Лодка, где находилась Анигель, по-прежнему двигалась вверх по Ковуко, и чем дальше, тем суше и светлее становился лес. То там, то здесь еще виднелись медно-золотистые стволы гигантских корабельных гонд, однако мшистые, сочно-зеленые низины, где выступала вода, сменились на обширные лужки и поляны с высокой — по пояс, а то и в человеческий рост, травой. Краснолесье поредело, стали попадаться суходолы, и река все чаще прижималась то к одному, то к другому берегу.
На глазах обсыхал подлесок, да и деревья пошли одно чуднее другого. Некоторые, пузатые у корней, прямо из земли выбрасывали широкие мясистые ланцетовидные листья. Кое-где мелькала ярко-пурпурная, вперемежку с зеленым, листва; в другом месте тот же изумрудный цвет был щедро смешан с золотом…

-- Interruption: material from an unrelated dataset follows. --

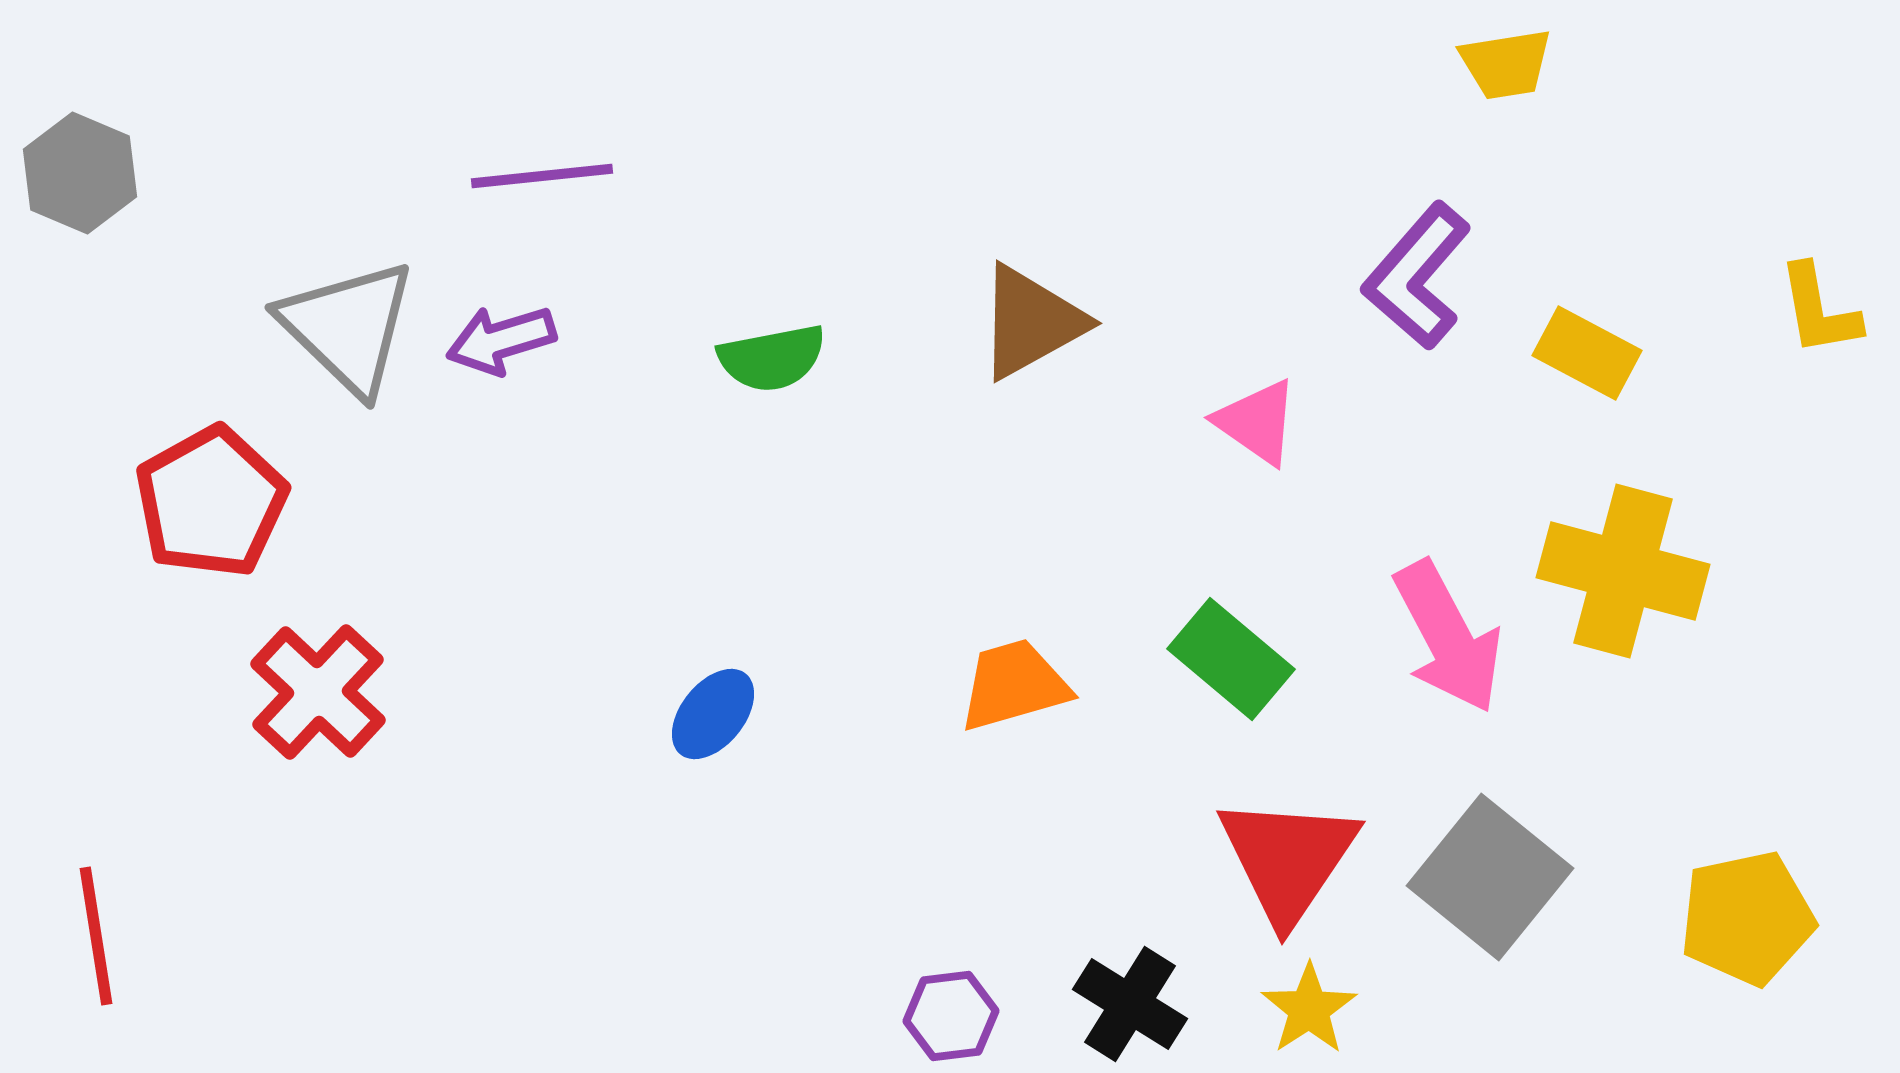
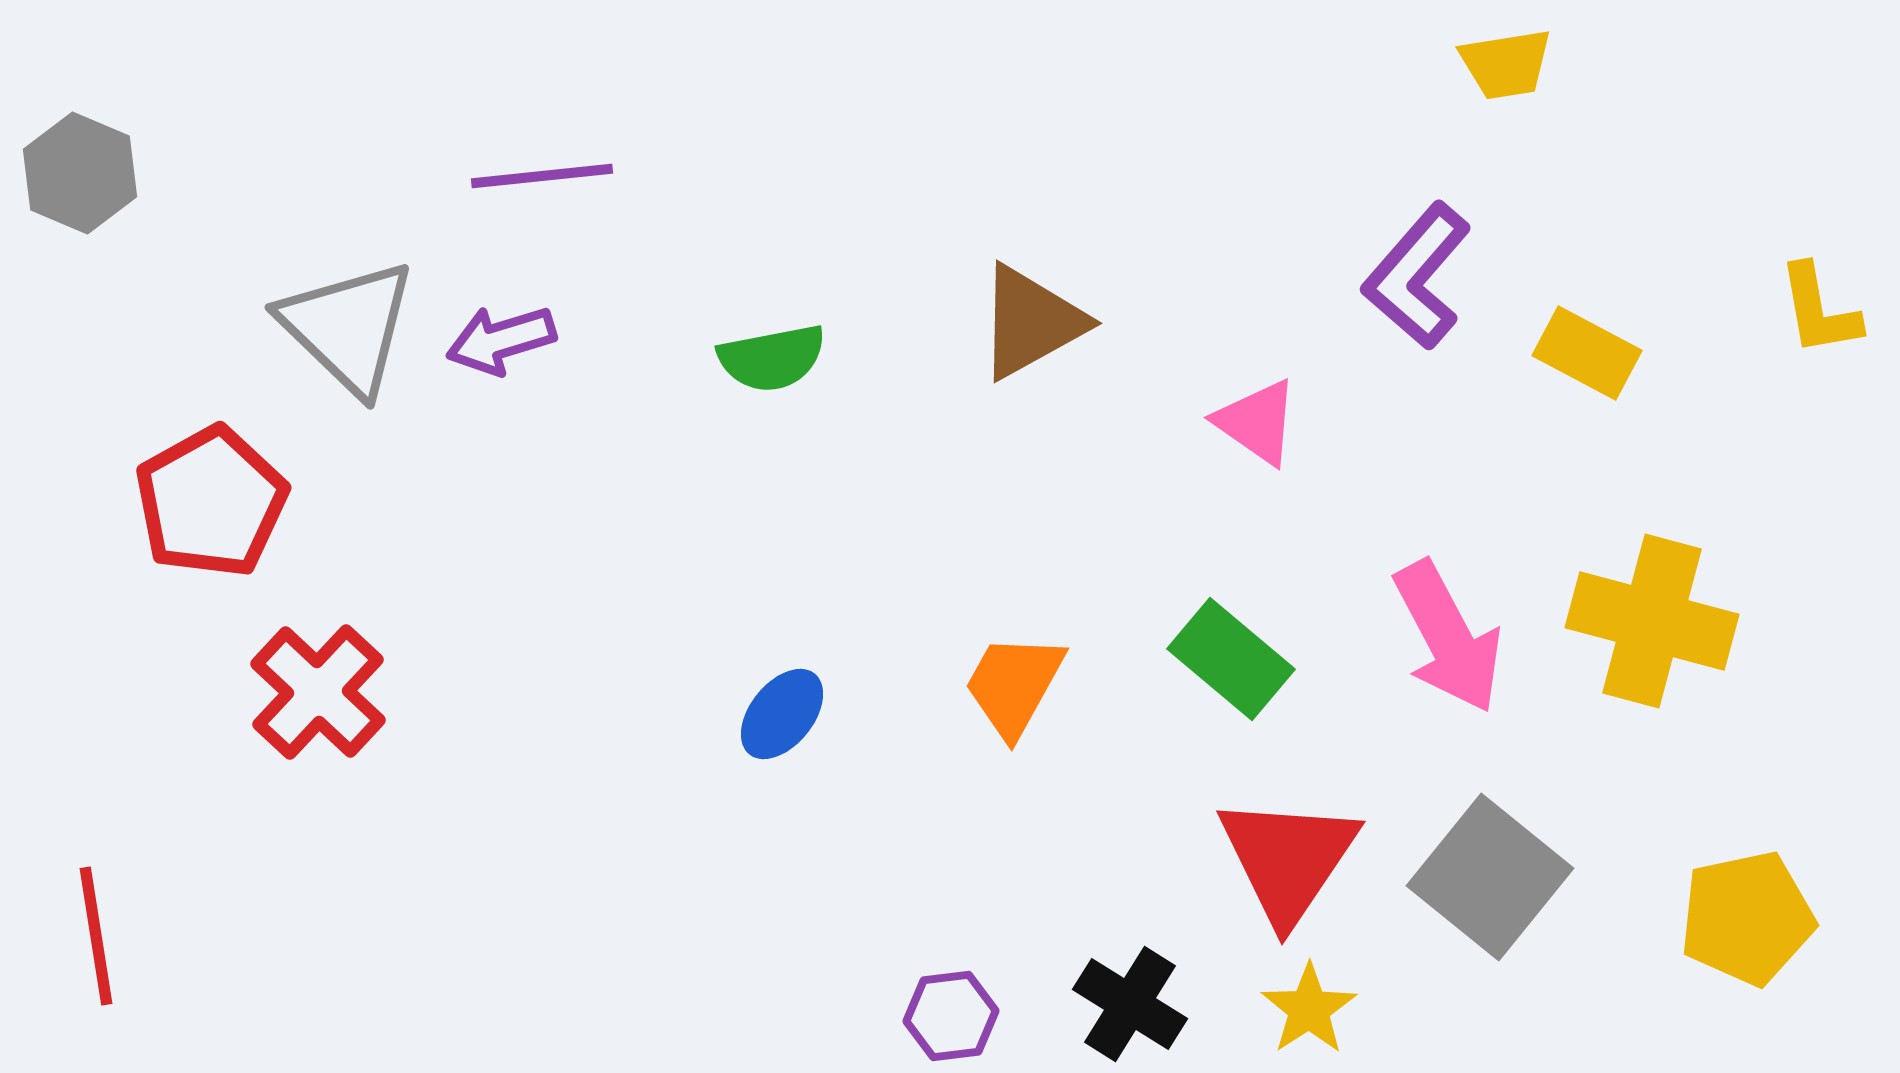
yellow cross: moved 29 px right, 50 px down
orange trapezoid: rotated 45 degrees counterclockwise
blue ellipse: moved 69 px right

Наконец, на речном повороте одно из пузатых созданий явило себя во всей красе. Листья, выраставшие из корней, были темно-зеленые, раскидистые, ствол покрыт угловатыми чешуйками остриями вверх. На высоте примерно в пять элсов ствол ветвился, и каждый из побегов был густо усыпан мелкими пурпурно-зелеными листочками. Так вот откуда эти яркие пятна в лесу, решила принцесса, но еще более ее поразили запах, в который она погрузилась, проплывая мимо мыска, и, конечно, яркие цветы. Оставалось только разинуть рот и смотреть на это диковинное растение, которое одновременно и цвело, и давало плоды, чьи гроздья висели на тех же цветущих ветвях. Вершина дерева была украшена метелкой листьев, напоминавших те, что росли у подножия. Более экзотического экземпляра Анигель в жизни не видела. Издали дерево напоминало гигантский кубок, из которого струями выливалось доброе шипучее вино.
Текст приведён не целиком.